Wastewater treatment requires more aggressive chemicals—and in larger amounts—than municipal drinking water treatment. As a result, it is vital to properly store the chemicals used in the wastewater treatment process.
Let’s look at the chemicals used in each of the stages of wastewater treatment. We’ll also provide important chemical storage considerations.
Neutralization, adjusting the pH levels of wastewater by adding an acid or base, is common in wastewater treatment. Sulfuric acid or sodium hydroxide are typically used to achieve pH balance. Both sulfuric acid and sodium hydroxide are highly corrosive and present serious storage challenges that require specialized chemical storage systems.
2. Removing Solid Particles
Wastewater often contains solid particles that need to be removed. Usually, chemicals such as ferric chloride, polymers, and alum are used to produce positive charges. As a result, the solid particles clump together, making it easy to remove the material.
Since more solids exist in wastewater than municipal water, more chemicals are required for this coagulation process. To ensure safe storage, ferric chloride, aluminum chloride, and polymers require specialized chemical storage tank solutions.
3. Odor Control
Collecting and treating industrial wastewater produces unpleasant odors. These odors are also controlled using chemical treatment. Activated carbon and wet scrubbers are often used to reduce odors. It’s common to see sodium hydroxide, calcium nitrate and hydrochloric acid used in the scrubbers.
To prevent the spread of disease, pathogenic microorganisms must be destroyed or removed from the wastewater. A common, relatively safe and inexpensive disinfecting chemical is sodium hypochlorite, or chlorine.
Sodium hypochlorite presents several major chemical storage challenges. It breaks down under UV light exposure, contains transition metals that accumulate in the tank and create off-gassing exposure, and it aggressively oxidizes. A chemical storage system solution specifically engineered to handle sodium hypochlorite is required.
5. Sludge Treatment and Removal
Finally, a polymer chemical may be used to remove water from the sludge. This reduces volume and makes transporting the sludge to the landfill easier and less expensive.
Storage Solutions for Wastewater Treatment Chemicals
The chemicals that are used during the five stages of wastewater treatment are hazardous to humans, the environment and your equipment. It is of the utmost importance to protect your workers, the public, the environment and your property. Properly storing these chemicals is an ethical responsibility.

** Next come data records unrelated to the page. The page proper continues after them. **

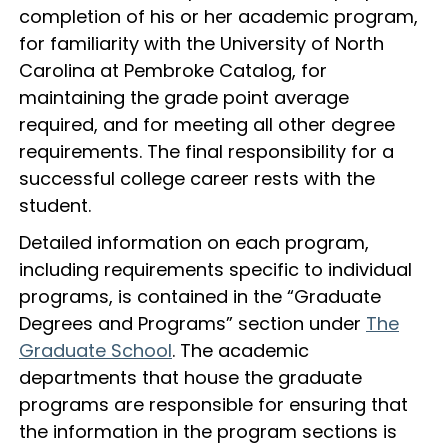
completion of his or her academic program,
for familiarity with the University of North
Carolina at Pembroke Catalog, for
maintaining the grade point average
required, and for meeting all other degree
requirements. The final responsibility for a
successful college career rests with the
student.
Detailed information on each program,
including requirements specific to individual
programs, is contained in the “Graduate
Degrees and Programs” section under
The
Graduate School
. The academic
departments that house the graduate
programs are responsible for ensuring that
the information in the program sections is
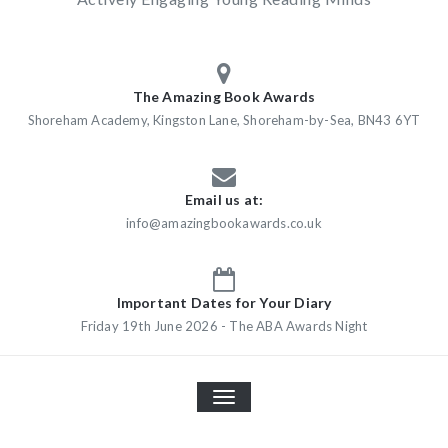
The Amazing Book Awards
Shoreham Academy, Kingston Lane, Shoreham-by-Sea, BN43 6YT
Email us at:
info@amazingbookawards.co.uk
Important Dates for Your Diary
Friday 19th June 2026 - The ABA Awards Night
TOGGLE
NAVIGATION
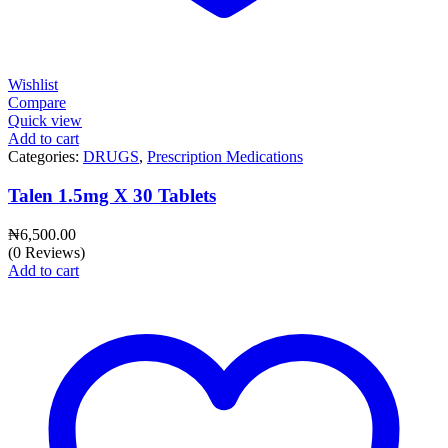
Wishlist
Compare
Quick view
Add to cart
Categories:
DRUGS
,
Prescription Medications
Talen 1.5mg X 30 Tablets
₦
6,500.00
(0 Reviews)
Add to cart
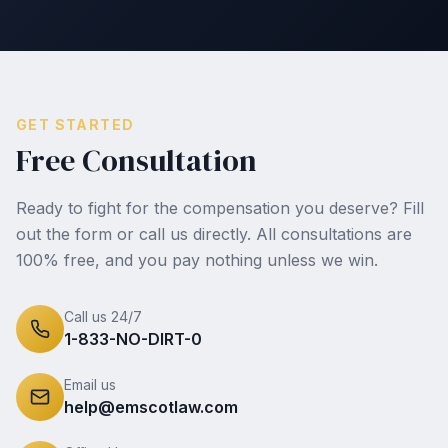
GET STARTED
Free Consultation
Ready to fight for the compensation you deserve? Fill
out the form or call us directly. All consultations are
100% free, and you pay nothing unless we win.
Call us 24/7
1-833-NO-DIRT-0
Email us
help@emscotlaw.com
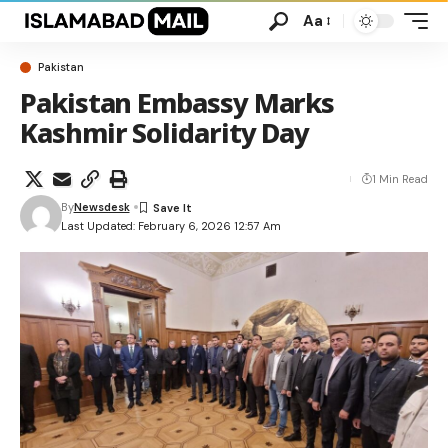
Aa
Pakistan
Pakistan Embassy Marks
Kashmir Solidarity Day
1 Min Read
By
Newsdesk
Last Updated: February 6, 2026 12:57 Am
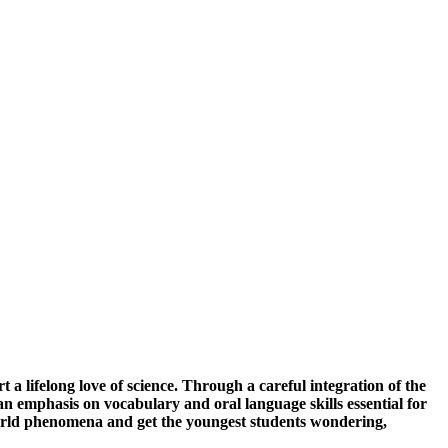
a lifelong love of science. Through a careful integration of the
 emphasis on vocabulary and oral language skills essential for
-world phenomena and get the youngest students wondering,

That's why Poly Processing Company has developed the IMFO®, Sloped-Bottom IMFO® and SAFE-Tank® Systems. We’ve been in the wastewater chemical treatment business for more than 40 years, and our storage solutions are trusted by wastewater facilities across the nation.
A True Full-Drain System
Most full-drain tanks don’t actually give you a 100 percent drain, because the outlet flange is located above the knuckle radius. It’s about two inches above the true bottom of the tank, which means you’ve still got to manually drain the tank.
Poly Processing’s Integrally Molded Flanged Outlet (or IMFO) system provides 100 percent full drain, because the flange is below the lowest point of the sidewall of the tank. The flange is molded as part of the tank during manufacturing, so that the lowest portion sits below the bottom knuckle radius. This specialized design eliminates the need to enter the tank for cleaning.The IMFO tank is also more reliable over time. Because the flange is molded as part of the tank and not added on later, the structural integrity of the tank sidewall isn’t compromised.
Poly Processing also has a sloped-bottom version of the IMFO tank, which we recommend for chemical storage in wastewater applications. The additional gravity feed allows these chemicals to drain more easily, so there is no sediment or sludge that builds up. And that makes cleaning even simpler, because there’s no need for a confined-space entry. Poly Processing Company is the only manufacturer of crosslinked polyethylene sloped bottom tanks in the country.
A Better Secondary Containment Solution
Poly Processing’s SAFE-Tank is a tank-within-a-tank. The double-wall containment system provides a minimum of 110% secondary containment. The system works by allowing the leaked chemical to equalize in the interstitial space between the two tank walls. If your primary tank develops a leak, the liquid is captured by the outer sealed secondary tank.
The footprint is only slightly larger than a single-wall tank, and you can continue to use the leaked chemical until the primary tank is drained. There is no cleanup needed, and no danger of exposure to workers or equipment.